» **Exercise input**:
▼▼▼

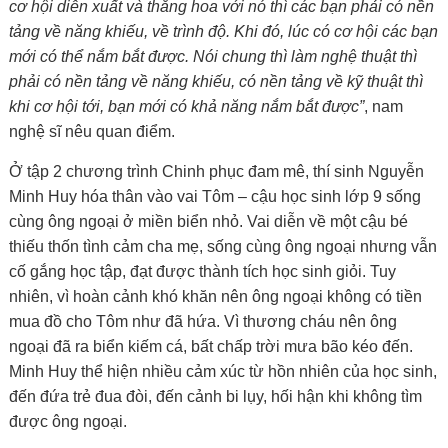
cơ hội diễn xuất và thăng hoa với nó thì các bạn phải có nền
tảng về năng khiếu, về trình độ. Khi đó, lúc có cơ hội các bạn
mới có thể nắm bắt được. Nói chung thì làm nghệ thuật thì
phải có nền tảng về năng khiếu, có nền tảng về kỹ thuật thì
khi cơ hội tới, bạn mới có khả năng nắm bắt được”
, nam
nghệ sĩ nêu quan điểm.
Ở tập 2 chương trình Chinh phục đam mê, thí sinh Nguyễn
Minh Huy hóa thân vào vai Tôm – cậu học sinh lớp 9 sống
cùng ông ngoại ở miền biển nhỏ. Vai diễn về một cậu bé
thiếu thốn tình cảm cha mẹ, sống cùng ông ngoại nhưng vẫn
cố gắng học tập, đạt được thành tích học sinh giỏi. Tuy
nhiên, vì hoàn cảnh khó khăn nên ông ngoại không có tiền
mua đồ cho Tôm như đã hứa. Vì thương cháu nên ông
ngoại đã ra biển kiếm cá, bất chấp trời mưa bão kéo đến.
Minh Huy thể hiện nhiều cảm xúc từ hồn nhiên của học sinh,
đến đứa trẻ đua đòi, đến cảnh bi lụy, hối hận khi không tìm
được ông ngoại.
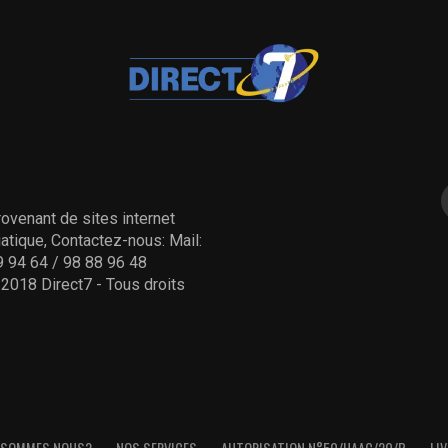
ovenant de sites internet
tique, Contactez-nous: Mail:
 94 64 / 98 88 96 48
- 2018 Direct7 - Tous droits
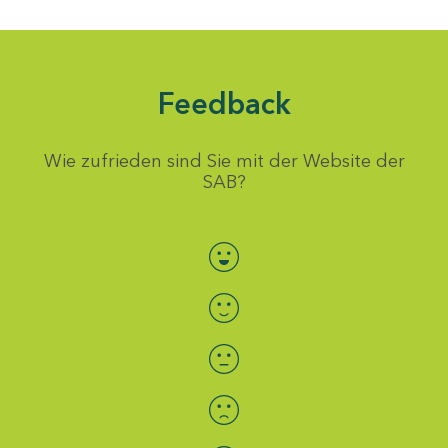
Feedback
Wie zufrieden sind Sie mit der Website der
SAB?
Bewertung auswählen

▲▲▲

Everything from the line containing "đến đứa trẻ" through the last line of the listing above must be output exactly, except the pictures.

» **Task result**:
đến đứa trẻ đua đòi, đến cảnh bi lụy, hối hận khi không tìm
được ông ngoại.
ovenant de sites internet
tique, Contactez-nous: Mail:
 94 64 / 98 88 96 48
- 2018 Direct7 - Tous droits
Feedback
Wie zufrieden sind Sie mit der Website der
SAB?
Bewertung auswählen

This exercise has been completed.